Prompt: Among the entries below, copy every line that carries the word "özel".

Extracted data:

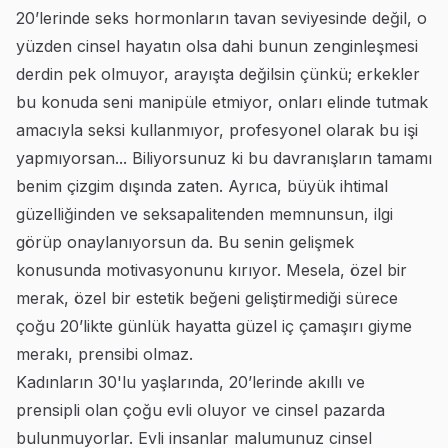
20’lerinde seks hormonların tavan seviyesinde değil, o
yüzden cinsel hayatın olsa dahi bunun zenginleşmesi
derdin pek olmuyor, arayışta değilsin çünkü; erkekler
bu konuda seni manipüle etmiyor, onları elinde tutmak
amacıyla seksi kullanmıyor, profesyonel olarak bu işi
yapmıyorsan... Biliyorsunuz ki bu davranışların tamamı
benim çizgim dışında zaten. Ayrıca, büyük ihtimal
güzelliğinden ve seksapalitenden memnunsun, ilgi
görüp onaylanıyorsun da. Bu senin gelişmek
konusunda motivasyonunu kırıyor. Mesela, özel bir
merak, özel bir estetik beğeni geliştirmediği sürece
çoğu 20’likte günlük hayatta güzel iç çamaşırı giyme
merakı, prensibi olmaz.
Kadınların 30'lu yaşlarında, 20’lerinde akıllı ve
prensipli olan çoğu evli oluyor ve cinsel pazarda
bulunmuyorlar. Evli insanlar malumunuz cinsel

Response to the exercise:
konusunda motivasyonunu kırıyor. Mesela, özel bir
merak, özel bir estetik beğeni geliştirmediği sürece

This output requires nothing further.